What you have to do – Which of the lines below holds the string "elevar"? Copy every line that does.

### Data under study ###

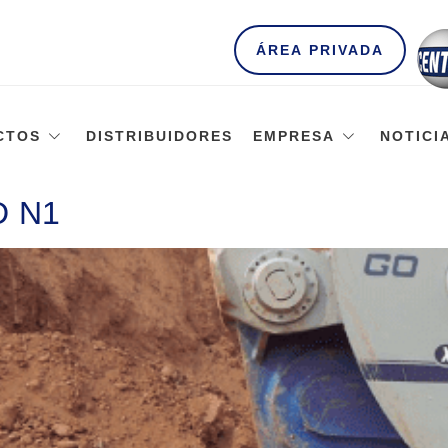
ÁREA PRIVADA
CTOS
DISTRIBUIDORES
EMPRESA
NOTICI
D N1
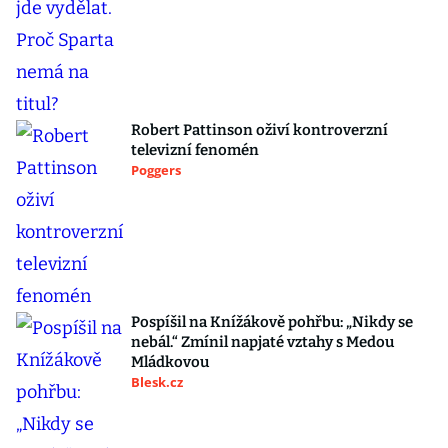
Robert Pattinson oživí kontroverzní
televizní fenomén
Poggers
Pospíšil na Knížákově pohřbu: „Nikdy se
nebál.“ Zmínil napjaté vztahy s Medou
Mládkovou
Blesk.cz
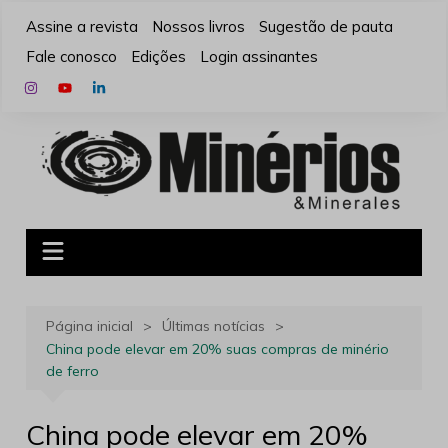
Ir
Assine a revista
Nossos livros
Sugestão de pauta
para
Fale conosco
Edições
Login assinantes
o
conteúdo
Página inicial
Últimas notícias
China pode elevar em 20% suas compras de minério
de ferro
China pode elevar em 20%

###

Exercise output –
China pode elevar em 20% suas compras de minério
China pode elevar em 20%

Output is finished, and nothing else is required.